[[ Source material open ]]
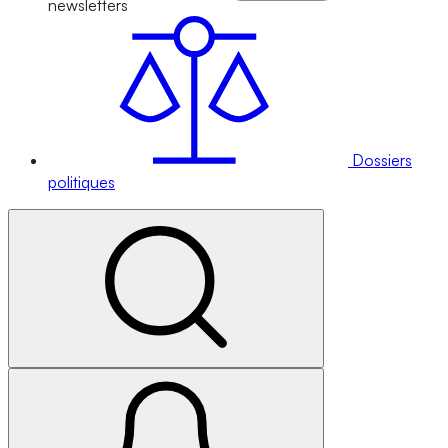
newsletters
Dossiers
politiques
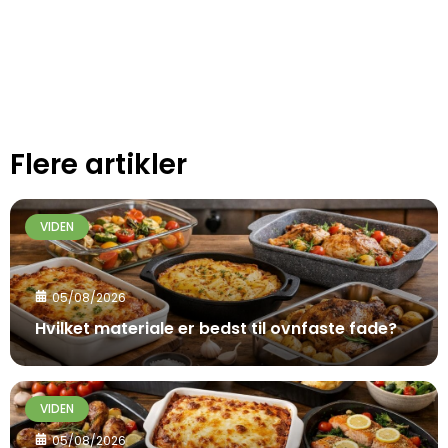
Flere artikler
VIDEN
05/08/2026
Hvilket materiale er bedst til ovnfaste fade?
VIDEN
05/08/2026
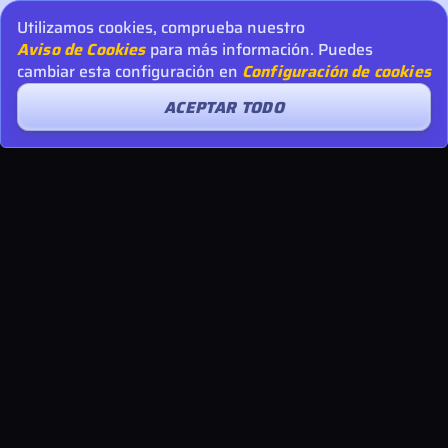
Utilizamos cookies, comprueba nuestro
Aviso de Cookies
para más información. Puedes
cambiar esta configuración en
Configuración de cookies
ACEPTAR TODO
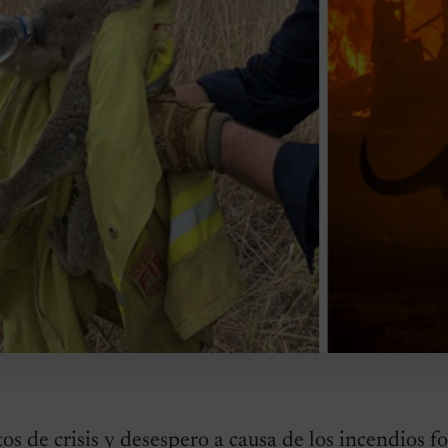
s de crisis y desespero a causa de los incendios fo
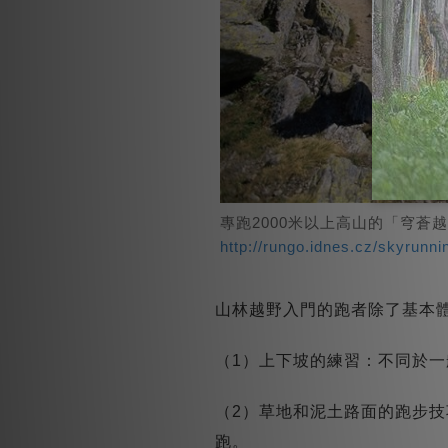
專跑2000米以上高山的「穹蒼
http://rungo.idnes.cz/skyrunni
山林越野入門的跑者除了基本
（1）上下坡的練習：不同於
（2）草地和泥土路面的跑步技
跑。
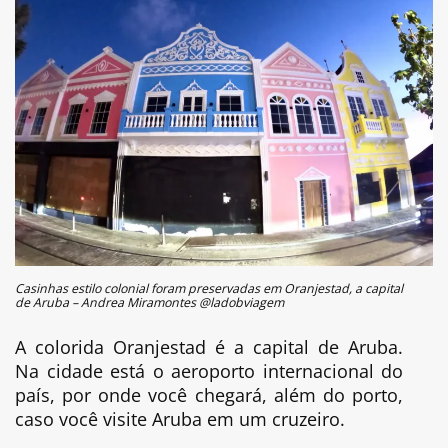
Casinhas estilo colonial foram preservadas em Oranjestad, a capital
de Aruba – Andrea Miramontes @ladobviagem
A colorida Oranjestad é a capital de Aruba.
Na cidade está o aeroporto internacional do
país, por onde você chegará, além do porto,
caso você visite Aruba em um cruzeiro.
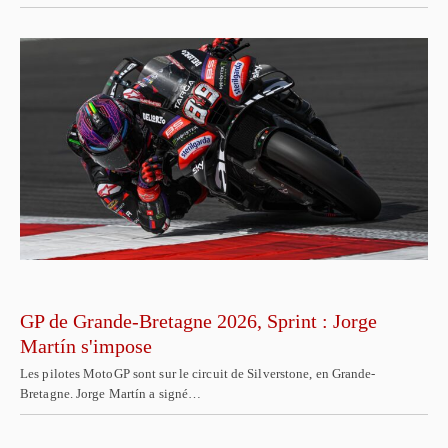
GP de Grande-Bretagne 2026, Sprint : Jorge
Martín s'impose
Les pilotes MotoGP sont sur le circuit de Silverstone, en Grande-
Bretagne. Jorge Martín a signé…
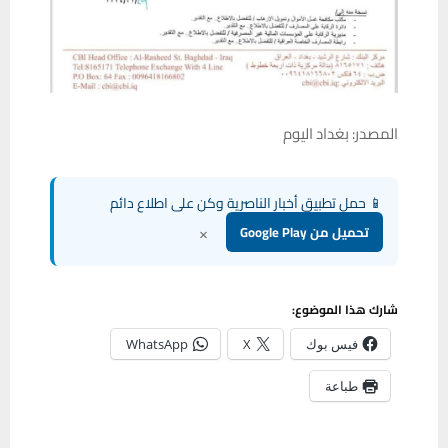
المصدر: بغداد اليوم
📱 حمل تطبيق أخبار الناصرية وكن على اطلاع دائم
×
تحميل من Google Play
شارك هذا الموضوع:
فيس بوك
X
WhatsApp
طباعة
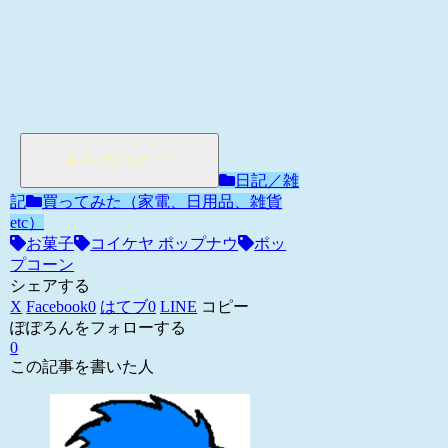
日記／雑
記
買ってみた（家電、日用品、雑貨
etc）
お菓子
コイケヤ ポップナウ
ポッ
プコーン
シェアする
X
Facebook
0
はてブ
0
LINE
コピー
ぽぽろんをフォローする
0
この記事を書いた人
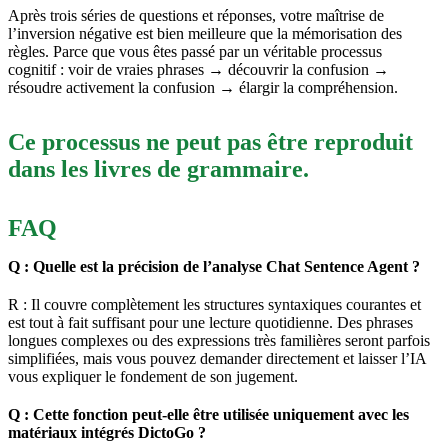
Après trois séries de questions et réponses, votre maîtrise de
l’inversion négative est bien meilleure que la mémorisation des
règles. Parce que vous êtes passé par un véritable processus
cognitif : voir de vraies phrases → découvrir la confusion →
résoudre activement la confusion → élargir la compréhension.
Ce processus ne peut pas être reproduit
dans les livres de grammaire.
FAQ
Q : Quelle est la précision de l’analyse Chat Sentence Agent ?
R : Il couvre complètement les structures syntaxiques courantes et
est tout à fait suffisant pour une lecture quotidienne. Des phrases
longues complexes ou des expressions très familières seront parfois
simplifiées, mais vous pouvez demander directement et laisser l’IA
vous expliquer le fondement de son jugement.
Q : Cette fonction peut-elle être utilisée uniquement avec les
matériaux intégrés DictoGo ?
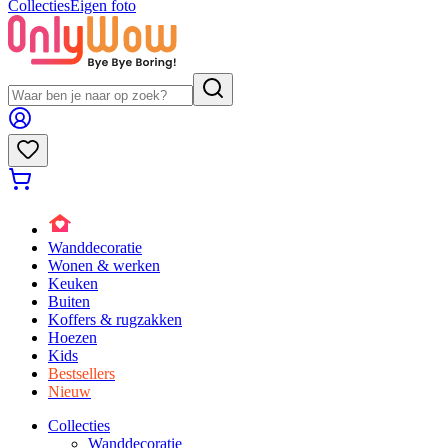
Collecties
Eigen foto
Wanddecoratie
Wonen & werken
Keuken
Buiten
Koffers & rugzakken
Hoezen
Kids
Bestsellers
Nieuw
Collecties
Wanddecoratie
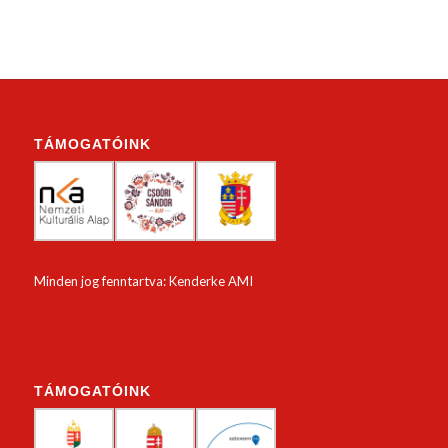
TÁMOGATÓINK
Minden jog fenntartva: Kenderke AMI
TÁMOGATÓINK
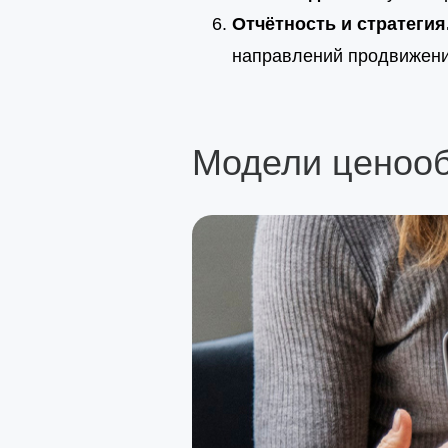
Отчётность и стратегия
направлений продвижения
Модели ценооб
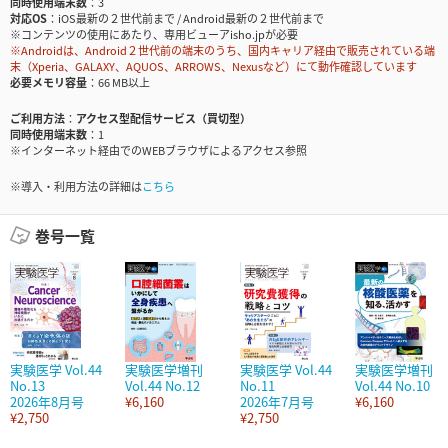
同時使用端末数
3
対応OS
iOS最新の２世代前まで / Android最新の２世代前まで
※コンテンツの使用にあたり、専用ビューアisho.jpが必要
※Androidは、Android２世代前の端末のうち、国内キャリア経由で販売されている端
末（Xperia、GALAXY、AQUOS、ARROWS、Nexusなど）にて動作確認しています
必要メモリ容量
66 MB以上
ご利用方法
アクセス型配信サービス（買切型）
同時使用端末数
1
※インターネット経由でのWEBブラウザによるアクセス参照
※導入・利用方法の詳細は
こちら
巻号一覧
実験医学 Vol.44
実験医学増刊
実験医学 Vol.44
実験医学増刊
No.13
Vol.44 No.12
No.11
Vol.44 No.10
2026年8月号
¥6,160
2026年7月号
¥6,160
¥2,750
¥2,750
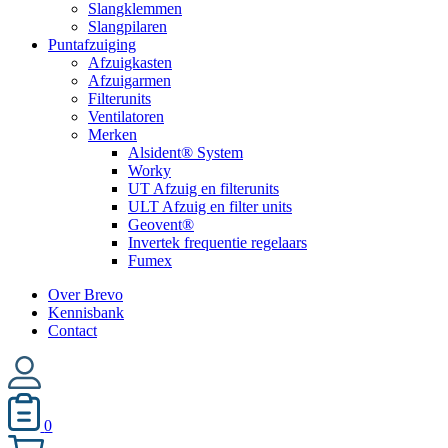
Slangklemmen
Slangpilaren
Puntafzuiging
Afzuigkasten
Afzuigarmen
Filterunits
Ventilatoren
Merken
Alsident® System
Worky
UT Afzuig en filterunits
ULT Afzuig en filter units
Geovent®
Invertek frequentie regelaars
Fumex
Over Brevo
Kennisbank
Contact
0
[[ Source material closed ]]
Exercise requirements>
Strip the images and return the remaining data exactly.

Task answer>
newsletters
Dossiers
politiques
Flere artikler
VIDEN
05/08/2026
Hvilket materiale er bedst til ovnfaste fade?
VIDEN
05/08/2026
Utilizamos cookies, comprueba nuestro
Aviso de Cookies
para más información. Puedes
cambiar esta configuración en
Configuración de cookies
ACEPTAR TODO
s de crisis y desespero a causa de los incendios fo
專跑2000米以上高山的「穹蒼
http://rungo.idnes.cz/skyrunni
山林越野入門的跑者除了基本
（1）上下坡的練習：不同於
（2）草地和泥土路面的跑步技
跑。
Casinhas estilo colonial foram preservadas em Oranjestad, a capital
de Aruba – Andrea Miramontes @ladobviagem
A colorida Oranjestad é a capital de Aruba.
Na cidade está o aeroporto internacional do
país, por onde você chegará, além do porto,
caso você visite Aruba em um cruzeiro.
GP de Grande-Bretagne 2026, Sprint : Jorge
Martín s'impose
Les pilotes MotoGP sont sur le circuit de Silverstone, en Grande-
Bretagne. Jorge Martín a signé…
المصدر: بغداد اليوم
📱 حمل تطبيق أخبار الناصرية وكن على اطلاع دائم
×
تحميل من Google Play
شارك هذا الموضوع:
فيس بوك
X
WhatsApp
طباعة
日記／雑
記
買ってみた（家電、日用品、雑貨
etc）
お菓子
コイケヤ ポップナウ
ポッ
プコーン
シェアする
X
Facebook
0
はてブ
0
LINE
コピー
ぽぽろんをフォローする
0
この記事を書いた人
Après trois séries de questions et réponses, votre maîtrise de
l’inversion négative est bien meilleure que la mémorisation des
règles. Parce que vous êtes passé par un véritable processus
cognitif : voir de vraies phrases → découvrir la confusion →
résoudre activement la confusion → élargir la compréhension.
Ce processus ne peut pas être reproduit
dans les livres de grammaire.
FAQ
Q : Quelle est la précision de l’analyse Chat Sentence Agent ?
R : Il couvre complètement les structures syntaxiques courantes et
est tout à fait suffisant pour une lecture quotidienne. Des phrases
longues complexes ou des expressions très familières seront parfois
simplifiées, mais vous pouvez demander directement et laisser l’IA
vous expliquer le fondement de son jugement.
Q : Cette fonction peut-elle être utilisée uniquement avec les
matériaux intégrés DictoGo ?
Collecties
Eigen foto
Wanddecoratie
Wonen & werken
Keuken
Buiten
Koffers & rugzakken
Hoezen
Kids
Bestsellers
Nieuw
Collecties
Wanddecoratie
TÁMOGATÓINK
Minden jog fenntartva: Kenderke AMI
TÁMOGATÓINK
Отчётность и стратегия
направлений продвижения
Модели ценооб
同時使用端末数
3
対応OS
iOS最新の２世代前まで / Android最新の２世代前まで
※コンテンツの使用にあたり、専用ビューアisho.jpが必要
※Androidは、Android２世代前の端末のうち、国内キャリア経由で販売されている端
末（Xperia、GALAXY、AQUOS、ARROWS、Nexusなど）にて動作確認しています
必要メモリ容量
66 MB以上
ご利用方法
アクセス型配信サービス（買切型）
同時使用端末数
1
※インターネット経由でのWEBブラウザによるアクセス参照
※導入・利用方法の詳細は
こちら
巻号一覧
実験医学 Vol.44
実験医学増刊
実験医学 Vol.44
実験医学増刊
No.13
Vol.44 No.12
No.11
Vol.44 No.10
2026年8月号
¥6,160
2026年7月号
¥6,160
¥2,750
¥2,750
Slangklemmen
Slangpilaren
Puntafzuiging
Afzuigkasten
Afzuigarmen
Filterunits
Ventilatoren
Merken
Alsident® System
Worky
UT Afzuig en filterunits
ULT Afzuig en filter units
Geovent®
Invertek frequentie regelaars
Fumex
Over Brevo
Kennisbank
Contact
0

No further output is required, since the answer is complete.